Partial government shutdown? What partial government shutdown?
Fears that 16 days of congressional gridlock would hit consumer confidence and hammer new-car sales will be abated when the world’s top automakers roll out their monthly sales report on Nov. 1.
Forecasts by all major auto market intelligence providers see sales up around 12 percent year-over-year and high single digits growth from September, which was hit by an anomaly regarding the odd timing of the Labor Day weekend at the end of August and the lowest number of selling days in a month since November 2009.
The seasonally adjusted annual rate (SAAR), a monthly benchmark that measures the health of the auto market, should come in around 15.4 or 15.5 million, up from the 15.2 million in September and 14.3 million in October of last year.
The story for 2013 isn’t changing much this month. Estimates for total car and light truck sales (which excludes heavier pickup trucks like the F-350 that are typically used commercially) this year are still in line to hit around 15.5 million, or a million more vehicles than were sold in the U.S. last year. The stars continue to line up for 2014 to be the year the auto sector returns to pre-2008/09 recession sales volume.
Despite the peals from auto dealers amid the shutdown that they were starting to see less traffic to their lots, the congressional snafu that shut many government functions for over two weeks didn’t last long enough to have much of an effect as buyers continued to fuel a rebound from the 2009 industry crisis that sent auto sales to historic lows after the banking system nuked the economy with toxic debt. “It looks like the government shutdown ended just in the nick of time,” said Jessica Caldwell, senior analyst for auto market information provider Edmunds.com. “The week-by-week data suggests that consumers started to get jittery by the middle of the month.”
Also, remember what happened at the end of October last year? Hurricane Sandy washed away sales along densely populated parts of the east coast, which also resulted in helping boost new-car replacements in the ensuing months, which could affect year-over-year comparisons across the fourth quarter.
Kelley Blue Book, the automotive pricing and information server, sees Toyota, with its newly designed 2014 Corolla, and Ford, maker of the bestselling F-Series pickup truck, the recently redesigned Fusion mid-sized sedan and Escape compact crossover, showing the greatest gains. Ford and Toyota often trade the No. 2 slot behind General Motors Co. (NYSE:GM), the perennial top automaker in the country. Nissan, Ford and Toyota are expected to wrest some year-over-year market share from the other top automakers.
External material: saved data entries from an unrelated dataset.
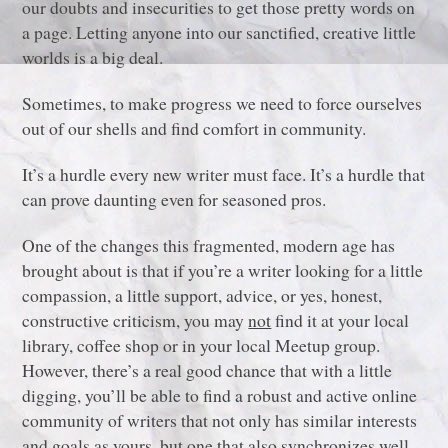
our doubts and insecurities to get those pretty words on
a page. Letting anyone into our sanctified, creative little
worlds is a big deal.
Sometimes, to make progress we need to force ourselves
out of our shells and find comfort in community.
It’s a hurdle every new writer must face. It’s a hurdle that
can prove daunting even for seasoned pros.
One of the changes this fragmented, modern age has
brought about is that if you’re a writer looking for a little
compassion, a little support, advice, or yes, honest,
constructive criticism, you may
not
find it at your local
library, coffee shop or in your local Meetup group.
However, there’s a real good chance that with a little
digging, you’ll be able to find a robust and active online
community of writers that not only has similar interests
and goals as yours, but one that also synchronizes well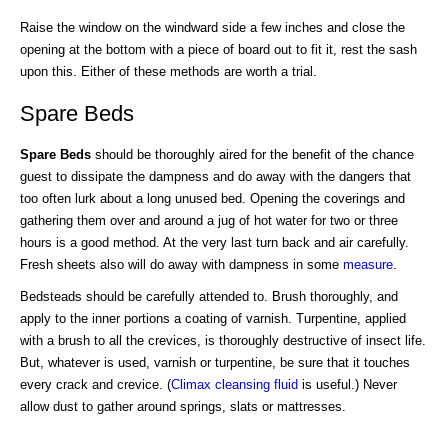
Raise the window on the windward side a few inches and close the
opening at the bottom with a piece of board out to fit it, rest the sash
upon this. Either of these methods are worth a trial.
Spare Beds
Spare Beds
should be thoroughly aired for the benefit of the chance
guest to dissipate the dampness and do away with the dangers that
too often lurk about a long unused bed. Opening the coverings and
gathering them over and around a jug of hot water for two or three
hours is a good method. At the very last turn back and air carefully.
Fresh sheets also will do away with dampness in some
measure
.
Bedsteads should be carefully attended to. Brush thoroughly, and
apply to the inner portions a coating of varnish. Turpentine, applied
with a brush to all the crevices, is thoroughly destructive of insect life.
But, whatever is used, varnish or turpentine, be sure that it touches
every crack and crevice. (
Climax cleansing fluid
is useful.) Never
allow dust to gather around springs, slats or mattresses.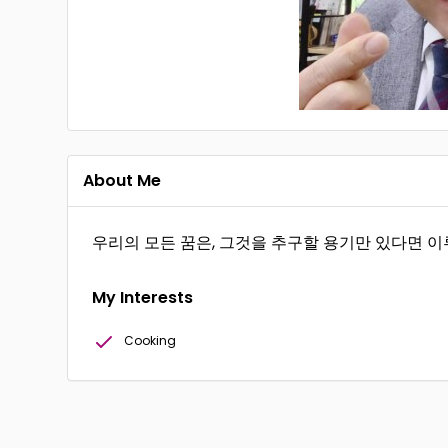
About Me
우리의 모든 꿈은, 그것을 추구할 용기만 있다면 이
My Interests
Cooking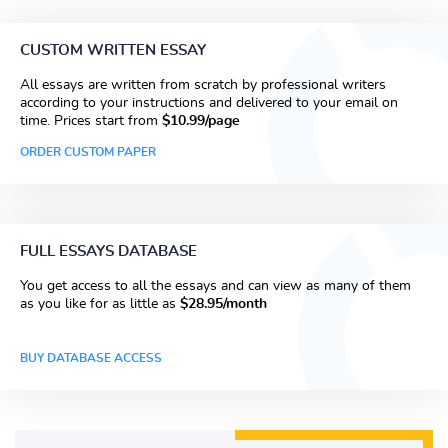
CUSTOM WRITTEN ESSAY
All essays are written from scratch by professional writers
according to your instructions and delivered to your email on
time. Prices start from
$10.99/page
ORDER CUSTOM PAPER
FULL ESSAYS DATABASE
You get access to all the essays and can view as many of them
as you like for as little as
$28.95/month
BUY DATABASE ACCESS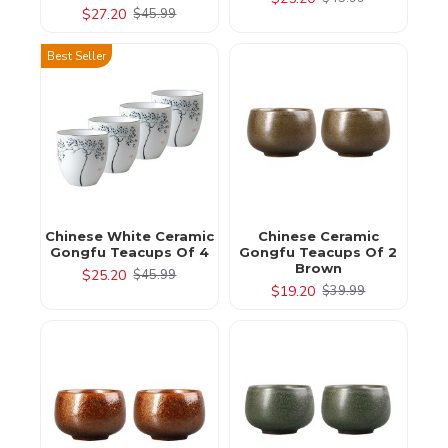
$27.20
$45.99
Best Seller
Chinese White Ceramic
Chinese Ceramic
Gongfu Teacups Of 4
Gongfu Teacups Of 2
Brown
$25.20
$45.99
$19.20
$39.99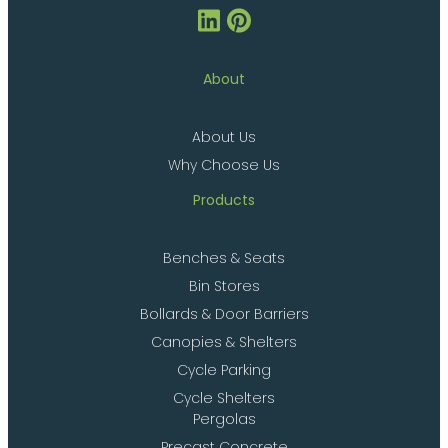
About
About Us
Why Choose Us
Products
Benches & Seats
Bin Stores
Bollards & Door Barriers
Canopies & Shelters
Cycle Parking
Cycle Shelters
Pergolas
Precast Concrete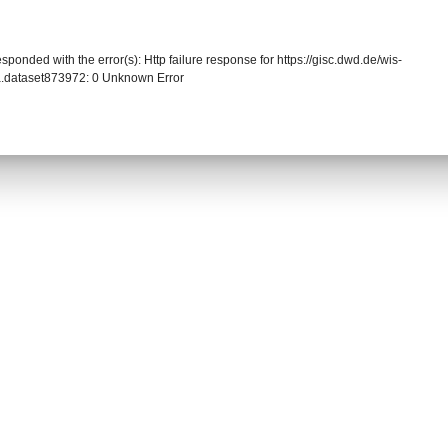
sponded with the error(s): Http failure response for https://gisc.dwd.de/wis-
.dataset873972: 0 Unknown Error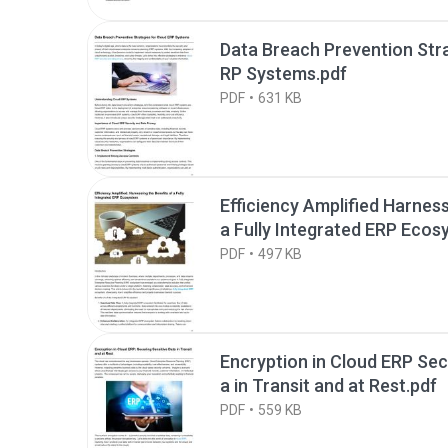
Data Breach Prevention Stra
RP Systems.pdf
PDF
631 KB
Efficiency Amplified Harness
a Fully Integrated ERP Ecos
PDF
497 KB
Encryption in Cloud ERP Sec
a in Transit and at Rest.pdf
PDF
559 KB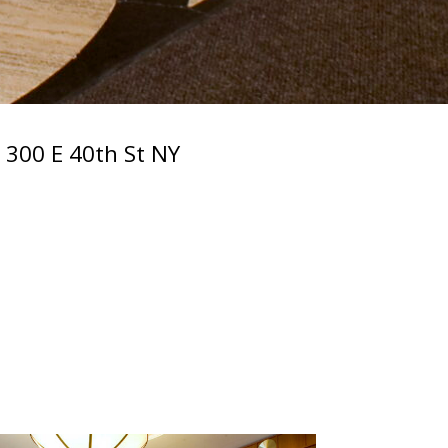
300 E 40th St NY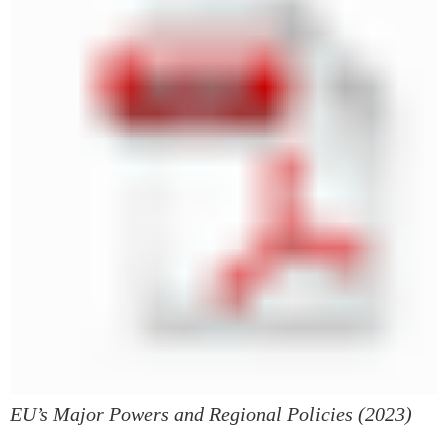
EU’s Major Powers and Regional Policies (2023)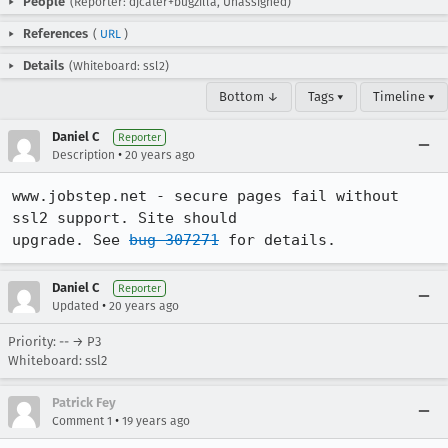
People
(Reporter: djcater+bugzilla, Unassigned)
References
(
URL
)
Details
(Whiteboard: ssl2)
Bottom ↓
Tags ▾
Timeline ▾
Daniel C
Reporter
•
Description
20 years ago
www.jobstep.net - secure pages fail without 
ssl2 support. Site should

upgrade. See 
bug 307271
 for details.
Daniel C
Reporter
•
Updated
20 years ago
Priority: -- → P3
Whiteboard: ssl2
Patrick Fey
•
Comment 1
19 years ago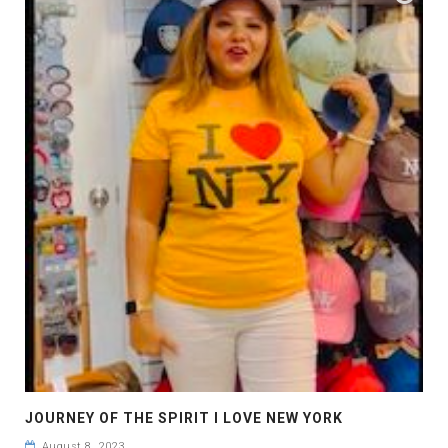
JOURNEY OF THE SPIRIT I LOVE NEW YORK
August 8, 2023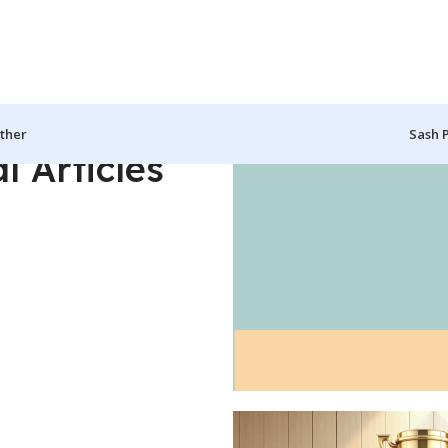
ther
Sash 
l Articles
zibo, CLipon and more..
Custom Mugs
Make the Perfe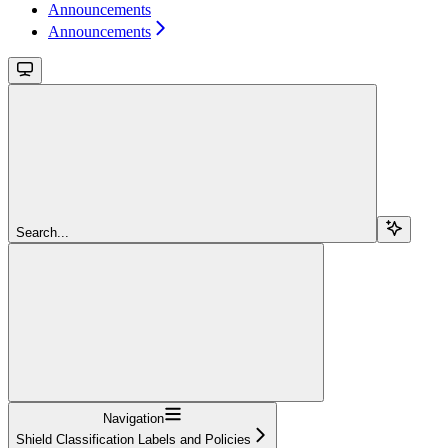
Announcements
Announcements
Search...
Navigation
Shield Classification Labels and Policies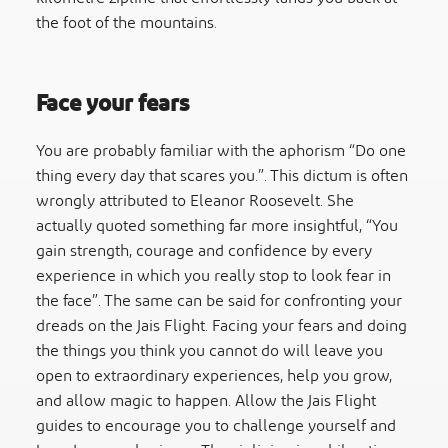
the foot of the mountains.
Face your fears
You are probably familiar with the aphorism “Do one
thing every day that scares you.”. This dictum is often
wrongly attributed to Eleanor Roosevelt. She
actually quoted something far more insightful, “You
gain strength, courage and confidence by every
experience in which you really stop to look fear in
the face”. The same can be said for confronting your
dreads on the Jais Flight. Facing your fears and doing
the things you think you cannot do will leave you
open to extraordinary experiences, help you grow,
and allow magic to happen. Allow the Jais Flight
guides to encourage you to challenge yourself and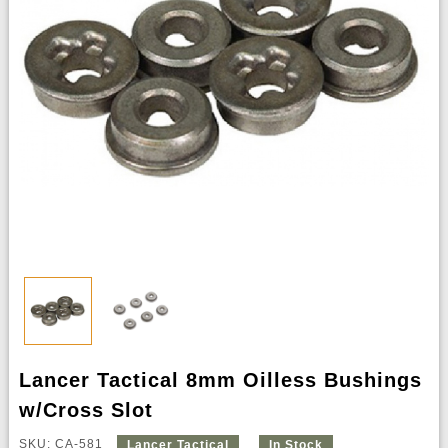
Lancer Tactical 8mm Oilless Bushings
w/Cross Slot
SKU: CA-581
Lancer Tactical
In Stock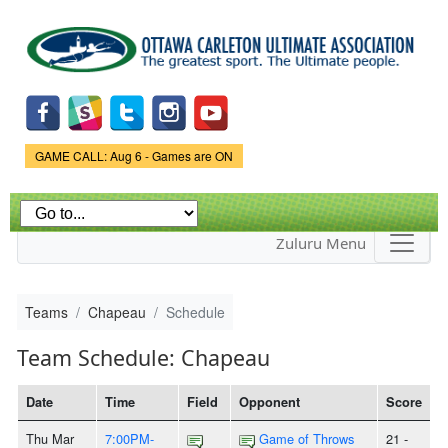
Skip to
main
content
Game Status.
GAME CALL: Aug 6 - Games are ON
Zuluru Menu
Teams
Chapeau
Schedule
Team Schedule: Chapeau
Date
Time
Field
Opponent
Score
Thu Mar
7:00PM-
Game of Throws
21 -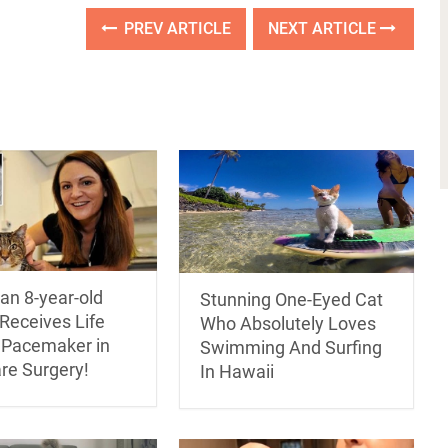
PREV ARTICLE
NEXT ARTICLE
an 8-year-old
Stunning One-Eyed Cat
Receives Life
Who Absolutely Loves
 Pacemaker in
Swimming And Surfing
are Surgery!
In Hawaii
Besides pickup trucks (America loves their pickup trucks, though historically less than they used to), the hot segment right now is small crossovers, like the ubiquitous Honda CR-V and the Nissan Rogue. Expect good numbers from introductions and redesigns like Chrysler’s Jeep Cherokee, the Honda Accord and the Nissan Altima.
“Consumers are drawn to the new models in the crossover segment, which feature increasingly efficient engines, yet have more cargo space and a higher ride height than their car counterparts,” said Alec Gutierrez, senior analyst for Kelley Blue Book, the automotive pricing and market information provider. “Meanwhile, after many months of 20 percent gains this year, the full-size pickup truck market is showing signs of slightly slower growth as we move into the 2014 model year.”